Based on the Russian "phonetic" keyboard (which maps Cyrillic letters to English letters that most closely resemble their sounds), I created a Kalmyk phonetic keyboard. I modified the positions of some keys to provide room for the six Kalmyk letters and IPA symbols in order to avoid relegating them to the AE (top) row.


The general guiding principles were to:

  • to deviate as little from Linux's Russian phonetic keyboard and the English keyboard in terms of mapping similar-sounding letters; thus, to try to avoid changing order of keys
  • place the IPA symbols on the third level of the letter key
    • when impossible, place the IPA symbols on a key that is physically near
  • place the six Kalmyk letters on the same key as the letter most phonetically resembling them
  • move the least frequently used letters to the top row

The AB (fourth) row was configured the most, in order to create room for two Kalmyk characters and their IPA symbols while refraining from placing important punctuation marks on the second level. Some keys in this row were shifted; those changes are:

  • The "Ъ" key, or the hard sign letter, was moved to the top row due to its lack of stand-alone phonetic value. [2]
  • The "Ц" key was moved to the former spot of the "Ъ" key to group the sounds "z" and "ts" together.
  • The "Җ" key was moved to the immediate left of the "Ж" key to prevent relocation of the "Ж" key and to group the two visually and phonologically similar letters together.

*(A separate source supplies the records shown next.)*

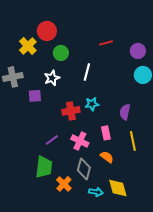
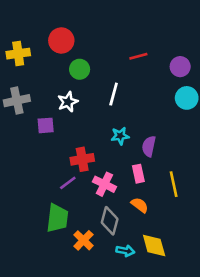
yellow cross: (28, 46) -> (18, 54), moved, turned 36
red cross: (71, 111) -> (82, 159), moved
purple semicircle: (125, 112) -> (149, 146), moved

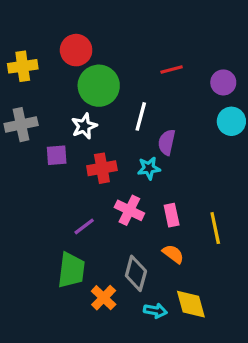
green circle: (80, 69) -> (99, 86), size x1.6
purple semicircle: (149, 146) -> (167, 142), moved
red cross: (82, 159) -> (102, 168), moved
pink cross: (104, 184) -> (129, 210), moved

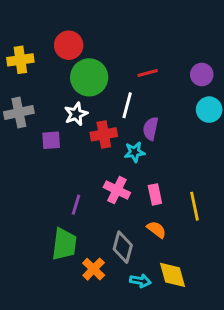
red line: (172, 69) -> (148, 73), moved
red cross: (102, 168) -> (104, 134), moved
purple line: (84, 226) -> (76, 205), turned -36

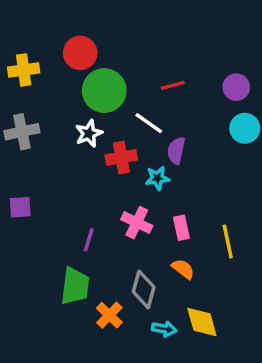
white line: (127, 105) -> (149, 123), turned -70
purple square: (51, 140) -> (20, 207), moved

  1. Download the xal_phonetic file listed in my github keyboard repository. You can click on the file, click on "raw", and save the file. You can also run the command git clone git@github.swarthmore.edu:slim1/ling073-xal-keyboard.git on the terminal to copy all files in the repository to your computer.
  2. Put the "xal_phonetic" file in /usr/share/X11/xkb/symbols. You can use the cp command to do it, and you'll probably need to use sudo too. E.g. sudo cp xal_phonetic /usr/share/X11/xkb/symbols/
  3. Add a layout entry in the /usr/share/X11/xkb/rules/evdev.xml file for the layout. To do this, edit that file with your favourite text editor (you will probably need sudo in front of the text editor command), and search for the end of the layoutList section by searching for </layoutList> in the file. Copy a simple layout block from above that line, paste it in as a new layout block (between the last </layout> and </layoutList>and modify it for this layout. You can use the following:
            <description>Kalmyk (phonetic) </description>
  4. Save the file, exit the editor, and restart cinnamon. The quickest way to do this is to run cinnamon --replace on the command line.
  5. Go back to your keyboard layout settings, and you should be able to find the layout under "Kalmyk (phonetic)" in the list.


This keyboard is licensed under an MIT license.